I have a SQL Server database, in which I'm migrating to AWS S3 in the parquet format to build a data lake. I'm using Apache Airflow to automate this task using DAGS. Each table on schema, in this case, becomes a .parquet file, this serves for the S3 to become a Data Lake and thus be able to use AWS Athena a posteriori and/or to be further indexed in ElasticSearch.
There are some very large tables and the migration task for these tables obviously I hope it to take more time. For python, the only library that I found that connects with Microsoft SQL Server is pyodbc, which is officially developed and maintained by Microsoft.
For such large tables (order of 60 million registers) using cursor.fetchall()
was taking too long and resulting in error because the task seems to being killed by Airlfow by a SIGNALKILL.

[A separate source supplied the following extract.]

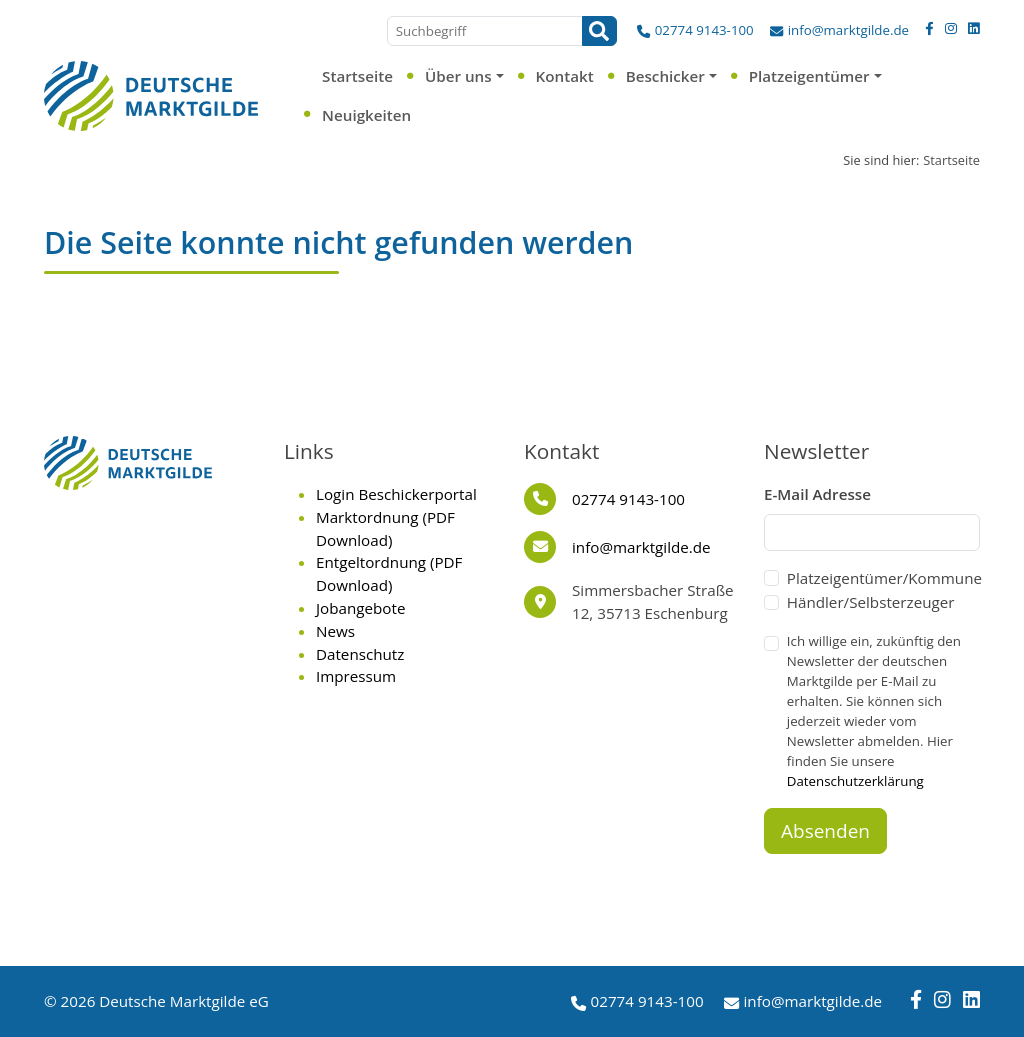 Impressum (356, 676)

Bellow is an example of how big is the DAG (only part of it):
For fetching all tables in a given schema I'm using the following SQL Server query:
SELECT TABLE_NAME
FROM INFORMATION_SCHEMA.TABLES
WHERE TABLE_TYPE = 'BASE TABLE' AND TABLE_CATALOG='{}';
on the brackets, I use the .format() function in Python to insert the schema name and retrieve the tables for dynamically build the DAG structure. I have changed my python code to fetch the data in such large tables in batches, in order to minimize any potential data overflow:
def stream(cursor, batch_size=50000):
while True:
row = cursor.fetchmany(batch_size)
if row is None or not row:
break
yield row
def fetch_data(query, schema, filename, remote_path, save_locally=False):
cnxn = pyodbc.connect(driver='Here I Put the ODBC Driver Name',
host='Host for de SQL Server DB',
database='Nameof the DB Schema',
user='User for Auth in the DB',
password='Pass for Auth in the DB')
print('Connetciton stabilished with {} ..'.format(schema))
cursor = cnxn.cursor()
print('Initializing cursor ...')
print('Requestin query {} ..'.format(query))
cursor.execute(query)
print('Query fetched for {} ..'.format(schema))
row_batch = stream(cursor)
print('Getting Iterator ...')
cols = cursor.description
cols = [col[0] for col in cols]
print('Creating batch data_frame ..')
data_frame = pd.DataFrame(columns=cols)
start_time = time.time()
for rows in row_batch:
batch_df = pd.DataFrame.from_records(rows, columns=cols)
data_frame = data_frame.append(batch_df, ignore_index=True)
batch_df = None
print("-- Batch inserted in %s seconds --" % (time.time() - start_time))
start_time = time.time()
cnxn.close()
print('Connetciton closed ..')
// other code to convert to .parquet and send to S3
save_to_bucket(data_frame, remote_path)
return 'FETCHING DATA'
That strategy seems to work quite all for 96% of the entire tables of the schema, the thing is, as I said before, when the table is very large, around 60 million records, the task runs for a while, about 30 minutes, but normally after that, Airflow kills the task, just like that. No connections error, neither the python exception or nothing. The only thing that show in terminal of the scheduler is:
[2021-04-17 23:03:59,719] {scheduler_job.py:1199} INFO - Executor reports execution of ORTOCLIN_TO_S3.FETCHING_HISTORICORESUMO_DATA execution_date=2021-04-17 20:00:17.426578+00:00 exited with status success for try_number 1
[2021-04-17 23:05:02,050] {scheduler_job.py:1834} INFO - Resetting orphaned tasks for active dag runs
[2021-04-17 23:10:02,314] {scheduler_job.py:1834} INFO - Resetting orphaned tasks for active dag runs
[2021-04-17 23:15:02,666] {scheduler_job.py:1834} INFO - Resetting orphaned tasks for active dag runs
[2021-04-17 23:20:03,226] {scheduler_job.py:1834} INFO - Resetting orphaned tasks for active dag runs
[2021-04-17 23:25:03,868] {scheduler_job.py:1834} INFO - Resetting orphaned tasks for active dag runs
[2021-04-17 23:30:04,346] {scheduler_job.py:1834} INFO - Resetting orphaned tasks for active dag runs
[2021-04-17 23:35:04,853] {scheduler_job.py:1834} INFO - Resetting orphaned tasks for active dag runs
[2021-04-17 23:40:05,324] {scheduler_job.py:1834} INFO - Resetting orphaned tasks for active dag runs
And on the Airflow logs for the task we have simply:
Is there any workaround for that? Please help me!